Recorded data:
_____
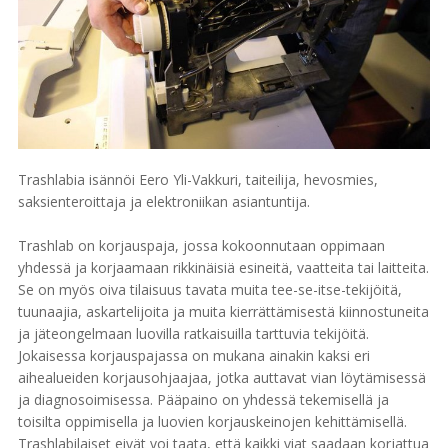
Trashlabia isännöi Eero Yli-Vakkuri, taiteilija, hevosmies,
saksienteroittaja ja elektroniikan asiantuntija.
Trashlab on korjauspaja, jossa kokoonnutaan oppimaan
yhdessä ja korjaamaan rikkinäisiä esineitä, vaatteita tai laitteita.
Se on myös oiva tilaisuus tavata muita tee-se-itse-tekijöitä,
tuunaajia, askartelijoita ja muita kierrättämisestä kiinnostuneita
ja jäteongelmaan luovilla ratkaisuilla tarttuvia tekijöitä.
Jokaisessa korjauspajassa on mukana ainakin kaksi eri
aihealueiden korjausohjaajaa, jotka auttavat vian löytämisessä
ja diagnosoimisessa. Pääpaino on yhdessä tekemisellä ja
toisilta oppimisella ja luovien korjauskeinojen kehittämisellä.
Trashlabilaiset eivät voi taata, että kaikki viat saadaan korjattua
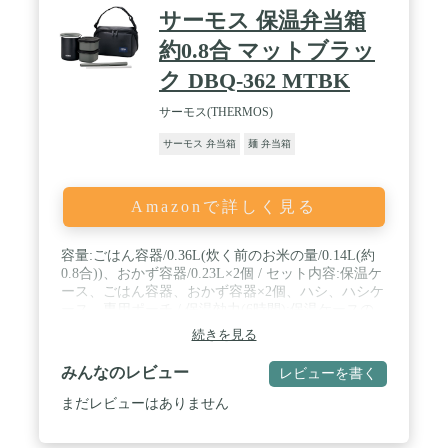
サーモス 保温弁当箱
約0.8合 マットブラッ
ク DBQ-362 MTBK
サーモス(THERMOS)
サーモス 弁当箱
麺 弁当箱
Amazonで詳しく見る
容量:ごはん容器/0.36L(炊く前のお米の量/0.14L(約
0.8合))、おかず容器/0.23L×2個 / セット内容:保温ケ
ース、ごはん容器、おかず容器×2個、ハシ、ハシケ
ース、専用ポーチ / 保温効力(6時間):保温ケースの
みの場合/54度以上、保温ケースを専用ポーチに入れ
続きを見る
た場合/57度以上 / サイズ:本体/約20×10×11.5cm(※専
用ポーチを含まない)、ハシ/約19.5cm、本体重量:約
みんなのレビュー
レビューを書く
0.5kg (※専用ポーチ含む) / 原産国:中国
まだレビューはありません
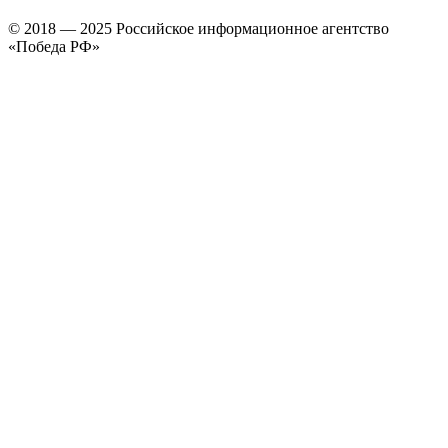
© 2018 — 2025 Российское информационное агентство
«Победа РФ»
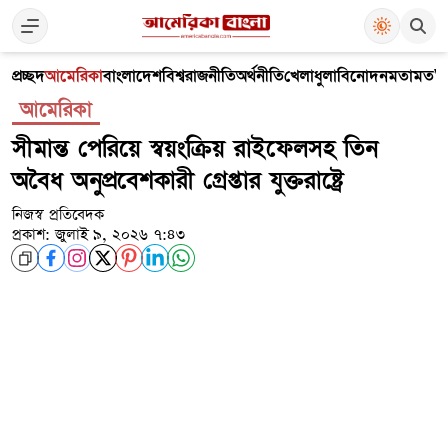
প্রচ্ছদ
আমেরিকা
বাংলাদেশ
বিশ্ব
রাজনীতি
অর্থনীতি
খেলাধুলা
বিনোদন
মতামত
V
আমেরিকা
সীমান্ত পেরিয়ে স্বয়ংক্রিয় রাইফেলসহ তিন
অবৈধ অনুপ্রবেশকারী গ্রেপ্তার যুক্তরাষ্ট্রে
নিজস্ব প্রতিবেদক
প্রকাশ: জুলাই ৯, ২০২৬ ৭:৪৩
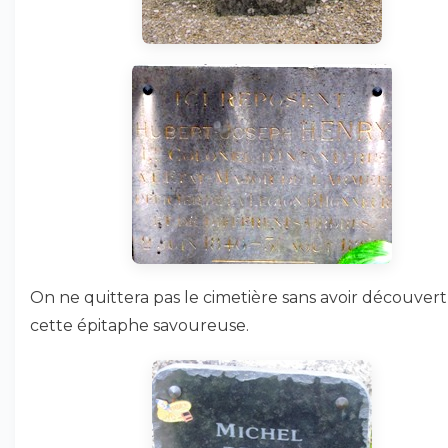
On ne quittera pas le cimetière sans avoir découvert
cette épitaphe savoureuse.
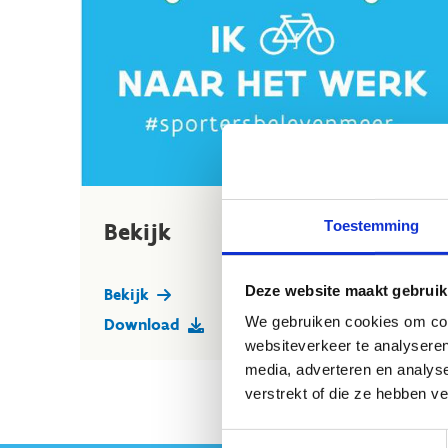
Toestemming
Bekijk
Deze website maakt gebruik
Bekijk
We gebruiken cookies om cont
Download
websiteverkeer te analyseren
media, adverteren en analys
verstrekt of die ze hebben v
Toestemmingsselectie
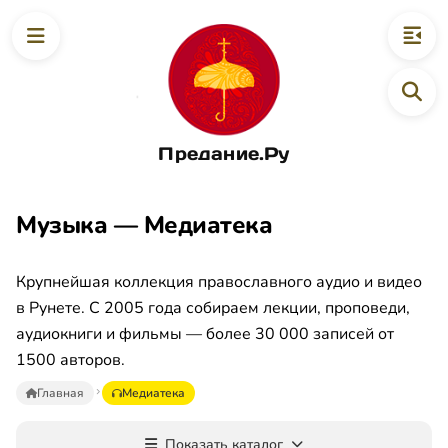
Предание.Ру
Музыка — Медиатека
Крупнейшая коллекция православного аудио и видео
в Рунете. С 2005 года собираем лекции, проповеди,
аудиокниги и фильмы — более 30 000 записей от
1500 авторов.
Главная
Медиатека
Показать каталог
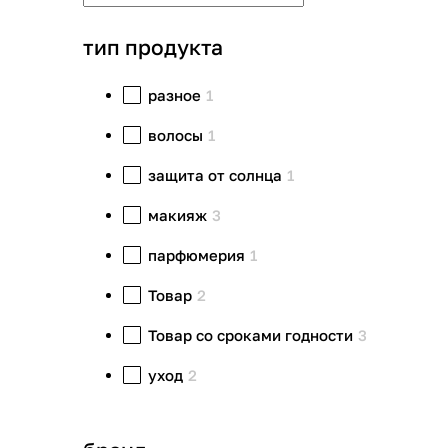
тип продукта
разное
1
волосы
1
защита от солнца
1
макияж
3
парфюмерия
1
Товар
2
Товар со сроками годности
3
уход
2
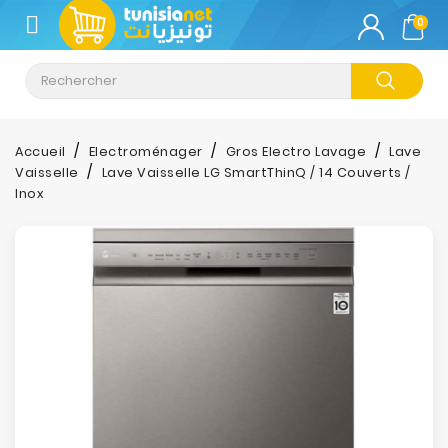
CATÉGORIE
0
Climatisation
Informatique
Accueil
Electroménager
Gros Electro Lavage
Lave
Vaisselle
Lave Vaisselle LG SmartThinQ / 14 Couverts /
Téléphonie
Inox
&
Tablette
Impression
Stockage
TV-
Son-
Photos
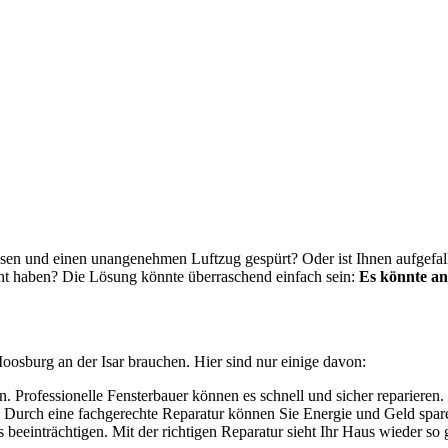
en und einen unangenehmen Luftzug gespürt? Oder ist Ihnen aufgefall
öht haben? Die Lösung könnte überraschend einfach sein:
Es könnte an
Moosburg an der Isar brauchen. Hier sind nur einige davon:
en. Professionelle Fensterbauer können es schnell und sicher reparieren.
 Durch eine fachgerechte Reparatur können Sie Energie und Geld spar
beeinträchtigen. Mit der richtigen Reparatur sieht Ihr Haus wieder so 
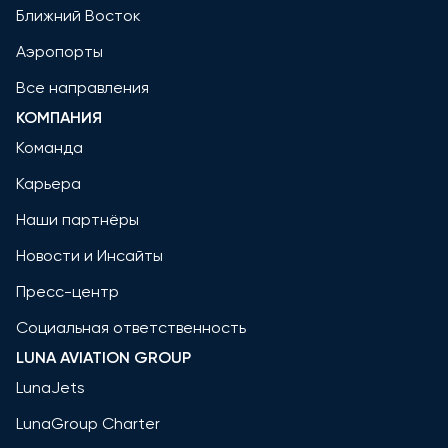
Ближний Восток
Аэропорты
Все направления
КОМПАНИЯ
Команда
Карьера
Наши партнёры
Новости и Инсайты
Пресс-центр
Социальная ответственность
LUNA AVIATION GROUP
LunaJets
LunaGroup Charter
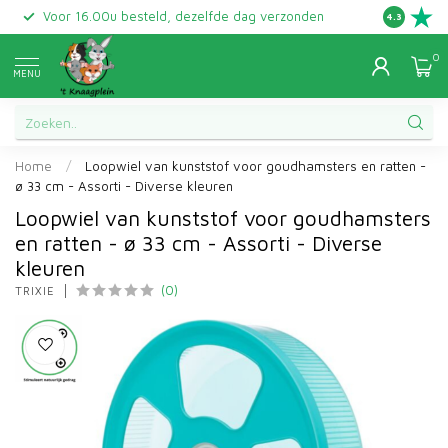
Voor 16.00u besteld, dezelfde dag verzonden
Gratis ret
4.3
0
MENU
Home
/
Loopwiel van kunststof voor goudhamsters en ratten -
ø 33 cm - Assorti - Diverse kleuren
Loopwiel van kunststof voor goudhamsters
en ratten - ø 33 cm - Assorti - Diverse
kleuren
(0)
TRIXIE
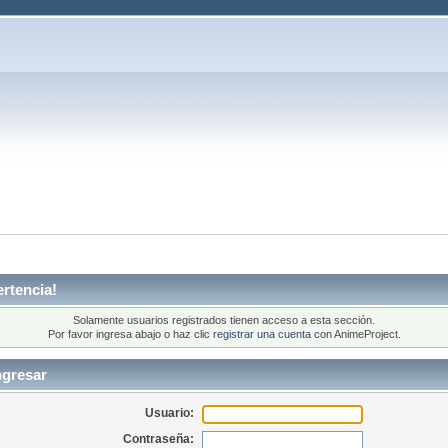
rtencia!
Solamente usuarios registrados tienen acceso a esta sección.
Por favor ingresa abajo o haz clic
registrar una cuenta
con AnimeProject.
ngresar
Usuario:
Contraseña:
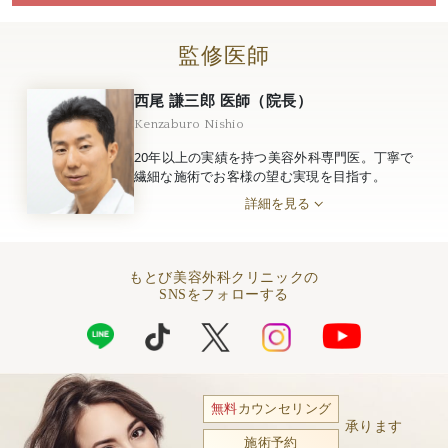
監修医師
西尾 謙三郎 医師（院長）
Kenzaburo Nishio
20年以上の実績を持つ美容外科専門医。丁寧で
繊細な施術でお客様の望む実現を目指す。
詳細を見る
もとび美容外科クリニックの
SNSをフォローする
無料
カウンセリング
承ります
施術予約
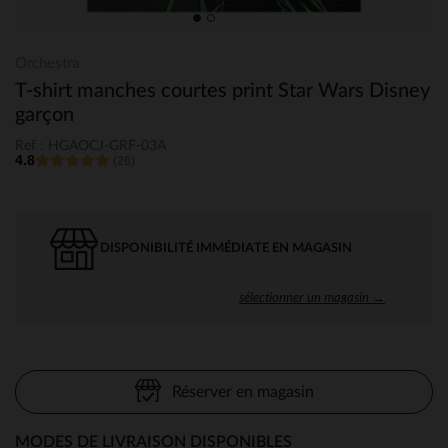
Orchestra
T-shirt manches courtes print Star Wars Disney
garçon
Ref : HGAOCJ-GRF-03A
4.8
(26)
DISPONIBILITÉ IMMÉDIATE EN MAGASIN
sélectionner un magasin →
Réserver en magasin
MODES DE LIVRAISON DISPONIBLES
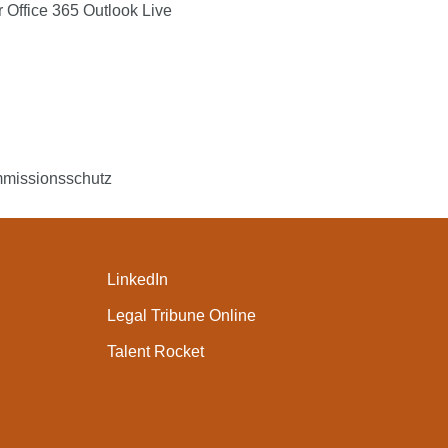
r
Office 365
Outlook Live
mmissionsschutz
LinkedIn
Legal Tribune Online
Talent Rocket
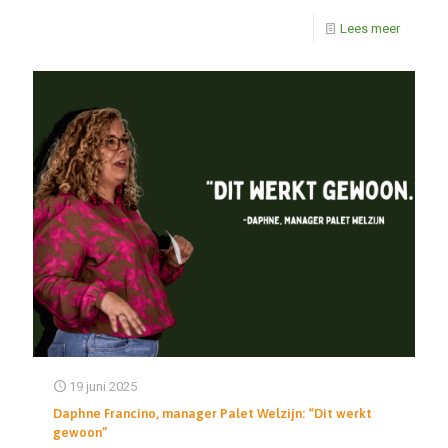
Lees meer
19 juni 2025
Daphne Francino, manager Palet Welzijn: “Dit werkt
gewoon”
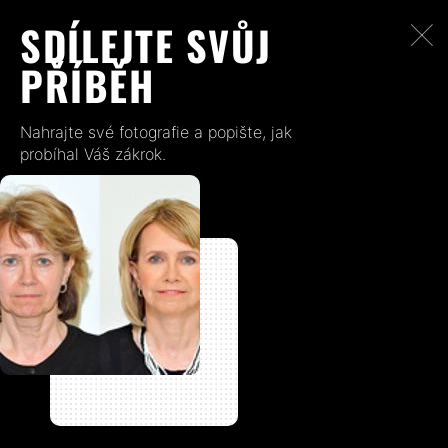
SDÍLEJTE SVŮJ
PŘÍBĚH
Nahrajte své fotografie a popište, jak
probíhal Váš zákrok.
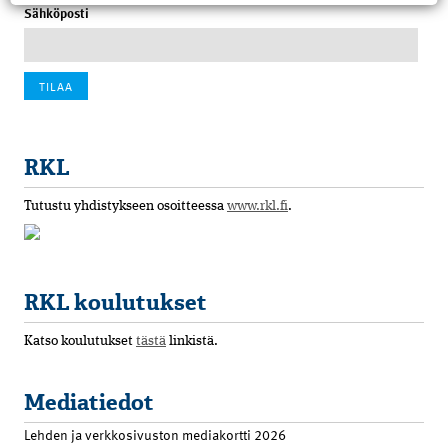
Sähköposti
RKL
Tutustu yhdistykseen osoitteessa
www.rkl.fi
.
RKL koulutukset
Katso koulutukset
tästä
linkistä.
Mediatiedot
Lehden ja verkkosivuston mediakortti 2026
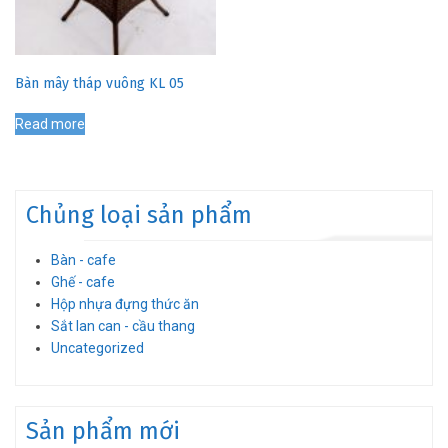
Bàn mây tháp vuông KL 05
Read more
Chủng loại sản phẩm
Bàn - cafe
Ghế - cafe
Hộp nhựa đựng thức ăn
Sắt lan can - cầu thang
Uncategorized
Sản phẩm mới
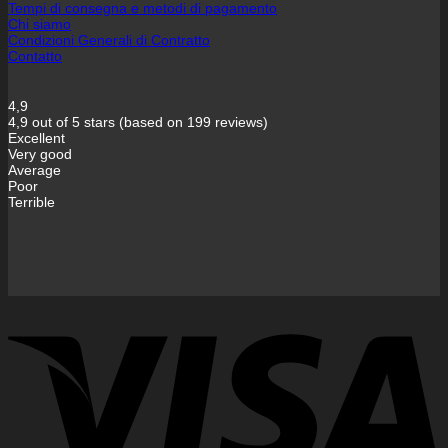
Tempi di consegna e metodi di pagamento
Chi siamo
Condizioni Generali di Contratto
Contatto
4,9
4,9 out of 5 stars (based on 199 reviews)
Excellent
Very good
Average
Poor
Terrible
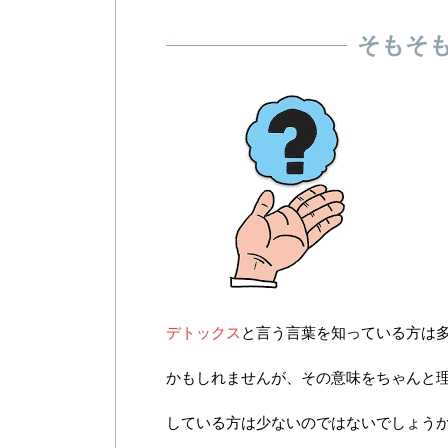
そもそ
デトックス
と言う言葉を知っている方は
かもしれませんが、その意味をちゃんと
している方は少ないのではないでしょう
_____
- [Assignment] Without the pictures, write out every entry precisely as it appears.

- [Output of the exercise]
Trashlabia isännöi Eero Yli-Vakkuri, taiteilija, hevosmies,
saksienteroittaja ja elektroniikan asiantuntija.
Trashlab on korjauspaja, jossa kokoonnutaan oppimaan
yhdessä ja korjaamaan rikkinäisiä esineitä, vaatteita tai laitteita.
Se on myös oiva tilaisuus tavata muita tee-se-itse-tekijöitä,
tuunaajia, askartelijoita ja muita kierrättämisestä kiinnostuneita
ja jäteongelmaan luovilla ratkaisuilla tarttuvia tekijöitä.
Jokaisessa korjauspajassa on mukana ainakin kaksi eri
aihealueiden korjausohjaajaa, jotka auttavat vian löytämisessä
ja diagnosoimisessa. Pääpaino on yhdessä tekemisellä ja
toisilta oppimisella ja luovien korjauskeinojen kehittämisellä.
Trashlabilaiset eivät voi taata, että kaikki viat saadaan korjattua
サーモス 保温弁当箱
約0.8合 マットブラッ
ク DBQ-362 MTBK
サーモス(THERMOS)
サーモス 弁当箱
麺 弁当箱
Amazonで詳しく見る
容量:ごはん容器/0.36L(炊く前のお米の量/0.14L(約
0.8合))、おかず容器/0.23L×2個 / セット内容:保温ケ
ース、ごはん容器、おかず容器×2個、ハシ、ハシケ
ース、専用ポーチ / 保温効力(6時間):保温ケースの
みの場合/54度以上、保温ケースを専用ポーチに入れ
続きを見る
た場合/57度以上 / サイズ:本体/約20×10×11.5cm(※専
用ポーチを含まない)、ハシ/約19.5cm、本体重量:約
みんなのレビュー
レビューを書く
0.5kg (※専用ポーチ含む) / 原産国:中国
まだレビューはありません
© 2018 — 2025 Российское информационное агентство
«Победа РФ»
প্রচ্ছদ
আমেরিকা
বাংলাদেশ
বিশ্ব
রাজনীতি
অর্থনীতি
খেলাধুলা
বিনোদন
মতামত
V
আমেরিকা
সীমান্ত পেরিয়ে স্বয়ংক্রিয় রাইফেলসহ তিন
অবৈধ অনুপ্রবেশকারী গ্রেপ্তার যুক্তরাষ্ট্রে
নিজস্ব প্রতিবেদক
প্রকাশ: জুলাই ৯, ২০২৬ ৭:৪৩
On ne quittera pas le cimetière sans avoir découvert
cette épitaphe savoureuse.
Toestemming
Bekijk
Deze website maakt gebruik
Bekijk
We gebruiken cookies om cont
Download
websiteverkeer te analyseren
media, adverteren en analys
verstrekt of die ze hebben v
Toestemmingsselectie
Предание.Ру
Музыка — Медиатека
Крупнейшая коллекция православного аудио и видео
в Рунете. С 2005 года собираем лекции, проповеди,
аудиокниги и фильмы — более 30 000 записей от
1500 авторов.
Главная
Медиатека
Показать каталог
тип продукта
разное
1
волосы
1
защита от солнца
1
макияж
3
парфюмерия
1
Товар
2
Товар со сроками годности
3
уход
2
CATÉGORIE
0
Climatisation
Informatique
Accueil
Electroménager
Gros Electro Lavage
Lave
Vaisselle
Lave Vaisselle LG SmartThinQ / 14 Couverts /
Téléphonie
Inox
&
Tablette
Impression
Stockage
TV-
Son-
Photos
en und einen unangenehmen Luftzug gespürt? Oder ist Ihnen aufgefall
öht haben? Die Lösung könnte überraschend einfach sein:
Es könnte an
Moosburg an der Isar brauchen. Hier sind nur einige davon:
en. Professionelle Fensterbauer können es schnell und sicher reparieren.
 Durch eine fachgerechte Reparatur können Sie Energie und Geld spar
beeinträchtigen. Mit der richtigen Reparatur sieht Ihr Haus wieder so 
Ближний Восток
Аэропорты
Все направления
КОМПАНИЯ
Команда
Карьера
Наши партнёры
Новости и Инсайты
Пресс-центр
Социальная ответственность
LUNA AVIATION GROUP
LunaJets
LunaGroup Charter
Voor 16.00u besteld, dezelfde dag verzonden
Gratis ret
4.3
0
MENU
Home
/
Loopwiel van kunststof voor goudhamsters en ratten -
ø 33 cm - Assorti - Diverse kleuren
Loopwiel van kunststof voor goudhamsters
en ratten - ø 33 cm - Assorti - Diverse
kleuren
(0)
TRIXIE
rtencia!
Solamente usuarios registrados tienen acceso a esta sección.
Por favor ingresa abajo o haz clic
registrar una cuenta
con AnimeProject.
ngresar
Usuario:
Contraseña:
監修医師
西尾 謙三郎 医師（院長）
Kenzaburo Nishio
20年以上の実績を持つ美容外科専門医。丁寧で
繊細な施術でお客様の望む実現を目指す。
詳細を見る
もとび美容外科クリニックの
SNSをフォローする
無料
カウンセリング
承ります
施術予約
Orchestra
T-shirt manches courtes print Star Wars Disney
garçon
Ref : HGAOCJ-GRF-03A
4.8
(26)
DISPONIBILITÉ IMMÉDIATE EN MAGASIN
sélectionner un magasin →
Réserver en magasin
MODES DE LIVRAISON DISPONIBLES
r
Office 365
Outlook Live
mmissionsschutz
LinkedIn
Legal Tribune Online
Talent Rocket
Lees meer
19 juni 2025
Daphne Francino, manager Palet Welzijn: “Dit werkt
gewoon”
SDÍLEJTE SVŮJ
PŘÍBĚH
Nahrajte své fotografie a popište, jak
probíhal Váš zákrok.
Sähköposti
RKL
Tutustu yhdistykseen osoitteessa
www.rkl.fi
.
RKL koulutukset
Katso koulutukset
tästä
linkistä.
Mediatiedot
Lehden ja verkkosivuston mediakortti 2026
Bàn mây tháp vuông KL 05
Read more
Chủng loại sản phẩm
Bàn - cafe
Ghế - cafe
Hộp nhựa đựng thức ăn
Sắt lan can - cầu thang
Uncategorized
Sản phẩm mới
Tempi di consegna e metodi di pagamento
Chi siamo
Condizioni Generali di Contratto
Contatto
4,9
4,9 out of 5 stars (based on 199 reviews)
Excellent
Very good
Average
Poor
Terrible
そもそ
デトックス
と言う言葉を知っている方は
かもしれませんが、その意味をちゃんと
している方は少ないのではないでしょう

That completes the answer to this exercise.